Public Affairs

Overseas aid: from reaction to resilience

Hearing of Kristalina Georgieva EU Humanitarian Aid Commissioner Kristalina Georgieva recently visited Northern Ireland. Here, she explains how the focus of foreign aid is moving to crisis prevention: a shift that will save more lives and improve livelihoods.

Droughts and crop failures which sparked a hunger crisis in the Horn and Sahel regions of Africa have caused countless deaths recent years. Elsewhere in the world, severe droughts, floods and other dramatic events hammered vulnerable people.

But there are visible differences in the capacity of various countries to react to dramatic changes and the ability of people to cope with unexpected stress and shocks. What we are talking about is resilience and how to build it.

We have the means to prepare the most vulnerable communities for drought, floods and other cyclical crises via data analysis, pattern recognition, risk assessment, smart investments and community-based activities. The first examples of resilience-building have shown promise. In parts of the Horn of Africa and in the Sahel, for instance, European-funded projects have eased the worst effects of drought in some areas, thus helping thousands of people to avoid hunger.

Fostering resilience makes sense financially. Every euro invested in disaster preparedness saves between four and seven euros on disaster response. Resilience is the right thing to do if we in the humanitarian and development community are serious about saving lives and making lives worth living.

No wonder, then, that the global humanitarian and development community is actively looking for ways to integrate resilience into their activities. No wonder either that the European Union, as a global leader in humanitarian and development aid, is also leading the way in promoting resilience. We have committed ourselves to build resilience measures into our humanitarian and development projects and to link our activities more closely together for a smooth transition between disaster relief, rehabilitation and development.

We recognise the world has changed. There are more frequent and more severe shocks for communities to survive. So our approach has to change as well. We aim to manage crises better by helping address their root causes rather than struggling with their consequences. In this respect, food insecurity is an area with great potential for improvement. Its causes are often complex, including climate change, weak productivity, price volatility, growing populations and limited access to markets.

They are also hard to overcome but overcome them we must, if we are to solve the global challenge of hunger, which affects more than 800 million people today. Building resilience is cheaper, more efficient and more sustainable than dealing with the consequences of yet another crisis.

The good news is that we are not starting from scratch: we already have encouraging results in resilience-building in Africa where we have launched the SHARE Initiative (Horn of Africa) and the AGIR partnership (Sahel), linking humanitarian and development resources to boost recovery from the recent droughts and raise the capacity of the most vulnerable communities to survive and bounce back from future droughts.

This is a substantial shift in mentality and practice: from distributing aid to drought-affected people in order to survive until the next drought to investing in the long run: building irrigation systems, promoting more resistant crops, helping pastoralists manage their livestock. The EU invested €3 million in HarvestPlus, for example, which develops more nutritious and resilient seeds for poor farmers in Africa.

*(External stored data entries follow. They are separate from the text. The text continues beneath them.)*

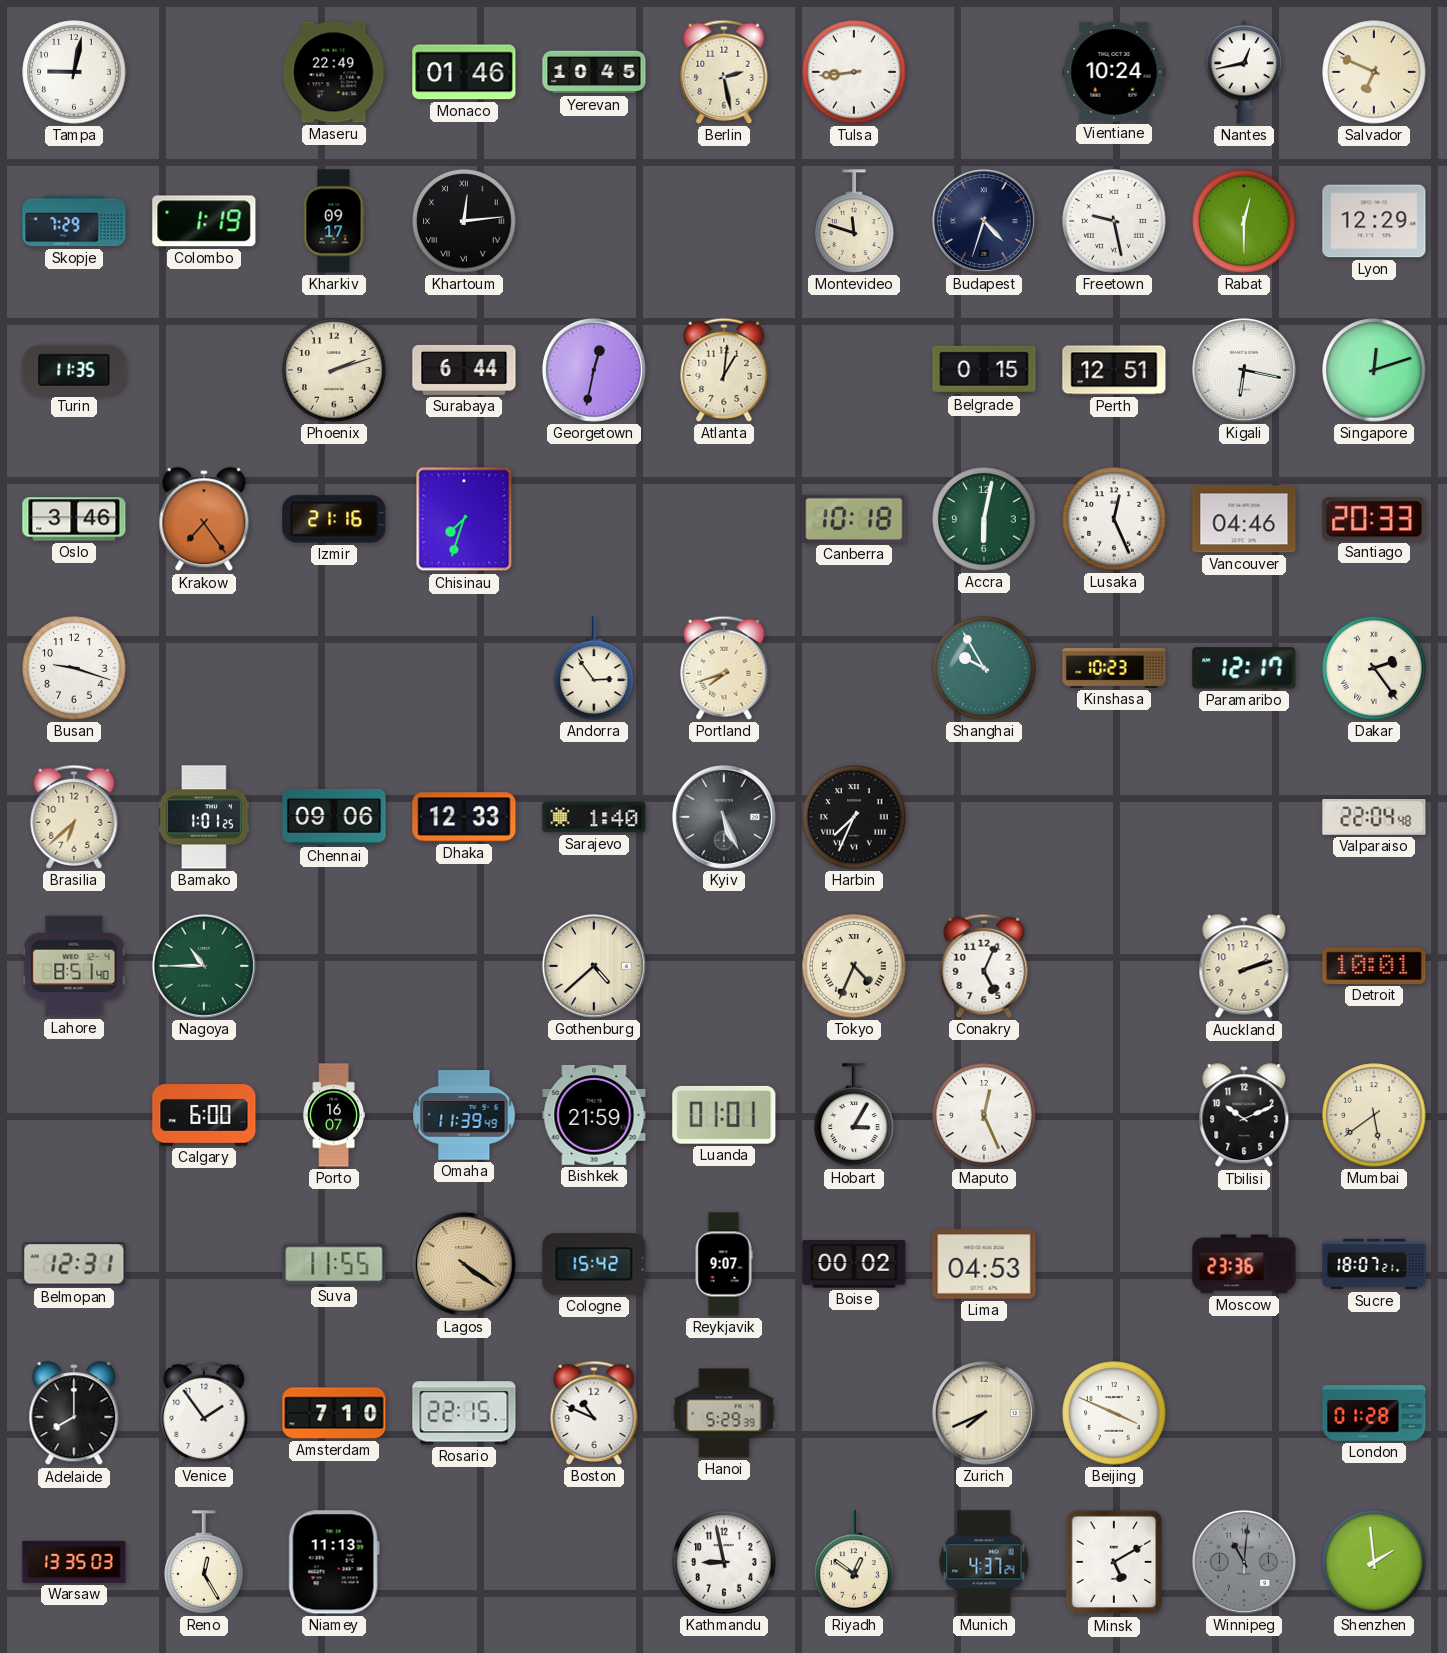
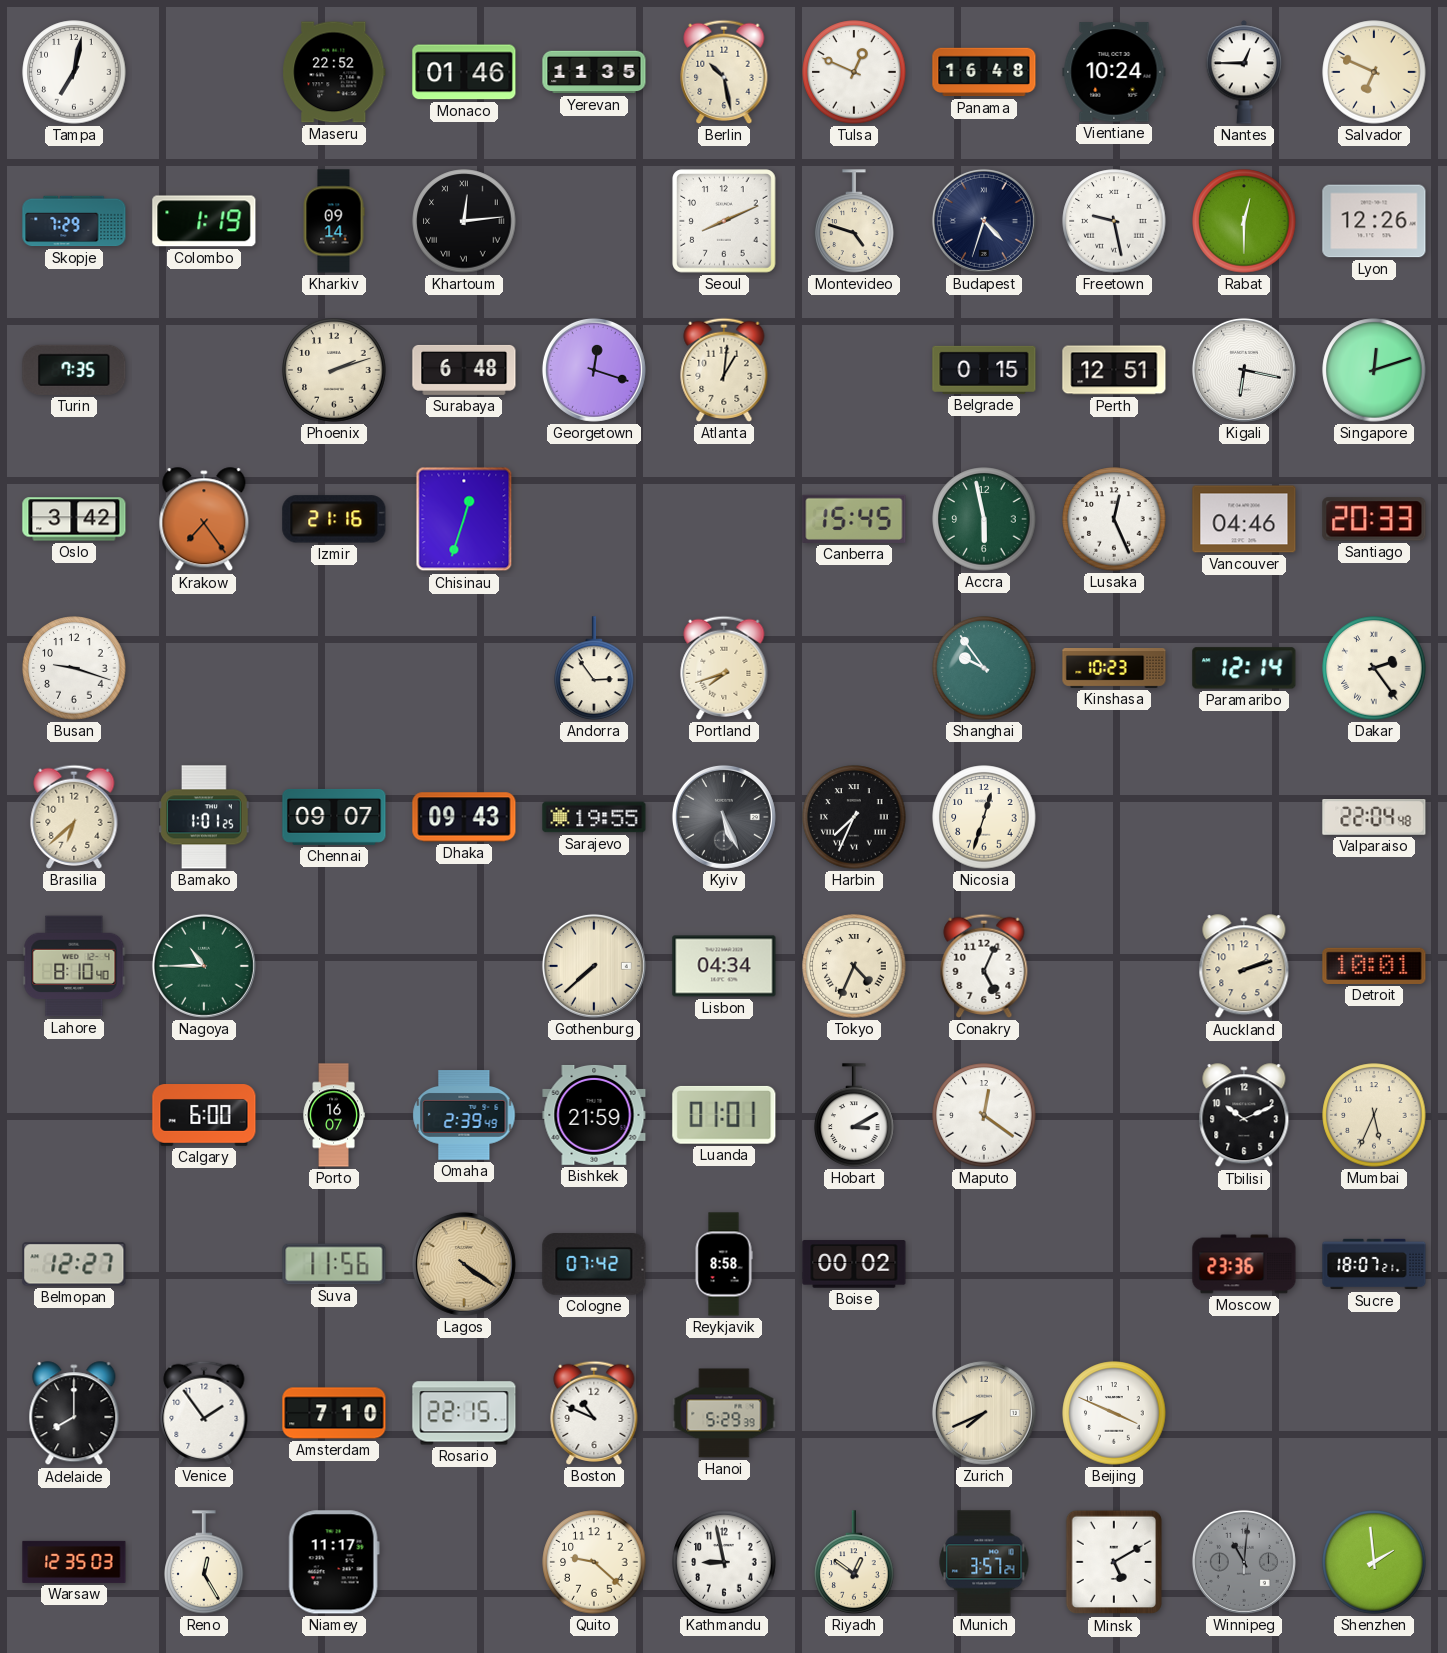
Tampa: 9:02 -> 7:02
Maseru: 22:49 -> 22:52
Yerevan: 10:45 -> 11:35
Berlin: 2:28 -> 10:28
Tulsa: 8:44 -> 12:49
Panama: none -> 16:48
Nantes: 12:43 -> 12:45
Kharkiv: 09:17 -> 09:14
Seoul: none -> 8:11
Montevideo: 11:48 -> 4:48
Lyon: 12:29 -> 12:26
Turin: 11:35 -> 7:35
Surabaya: 6:44 -> 6:48
Georgetown: 12:32 -> 12:18
Oslo: 3:46 -> 3:42
Chisinau: 7:33 -> 12:33
Canberra: 10:18 -> 15:45
Accra: 6:02 -> 5:58
Shanghai: 9:55 -> 9:54
Paramaribo: 12:17 -> 12:14
Chennai: 09:06 -> 09:07
Dhaka: 12:33 -> 09:43
Sarajevo: 1:40 -> 19:55
Nicosia: none -> 12:33
Lahore: 8:51 -> 8:10
Gothenburg: 4:38 -> 7:38
Lisbon: none -> 04:34
Omaha: 11:39 -> 2:39
Hobart: 3:05 -> 3:10
Maputo: 12:26 -> 12:21
Mumbai: 5:39 -> 5:34
Belmopan: 12:31 -> 12:27
Suva: 11:55 -> 11:56
Cologne: 15:42 -> 07:42
Reykjavik: 9:07 -> 8:58
Lima: 04:53 -> none
London: 01:28 -> none
Warsaw: 13:35 -> 12:35
Niamey: 11:13 -> 11:17
Quito: none -> 9:22
Munich: 4:37 -> 3:57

These types of successful projects are not yet at a scale as large as is needed but they show the genuine potential of resilience and they are the basis of more to come. SHARE and AGIR focus on food security, but we plan to promote also in other regions and for other types of vulnerability: regions threatened by floods, cyclones, earthquakes and tsunamis, for instance. To achieve positive results we will focus on three key components: risk assessment, prevention and enhanced response.

We can only tackle a problem if we understand it. So we can only help boost resilience if we understand the risks and channel this knowledge towards appropriate responses.

Forewarned is forearmed. Consider, for instance, Nepal where floods hit in 2010. Thanks to early-warning systems working through radio and mobile phones, the communities living in the danger zones near the River Rapt were evacuated before the water reached their villages. Substantial loss of life and damage to property was avoided.

Resilience can only grow and deliver on its promise if it becomes a priority for all, not just for donors such as the European Union who need to make aid more flexible and better targeted but also for governments of the countries in high disaster vulnerability, for the private sector which can contribute important know-how on insurance and risk assessment, and for civil society.

We in the European Commission are giving a clear signal that we are willing to re-examine our priorities as a donor and set a bold new goal: resilience. We will work together within the humanitarian and development communities, with policy-makers and all other partners, to find adequate and lasting solutions to hunger and disaster exposure which threaten more people than ever. Most of these people cannot help themselves. We are committed to giving them a genuine chance to overcome their vulnerabilities, to bounce back and grow more resilient. This is a genuine chance to succeed.

Profile

Kristalina Georgieva, from Bulgaria, is the European Union’s Commissioner for International Cooperation, Humanitarian Aid and Crisis Response. She was appointed in 2009 and was previously a Vice-President of the World Bank, an environmental economist and an academic in development studies. She is married with one son, and is a member of the centre-right European People’s Party.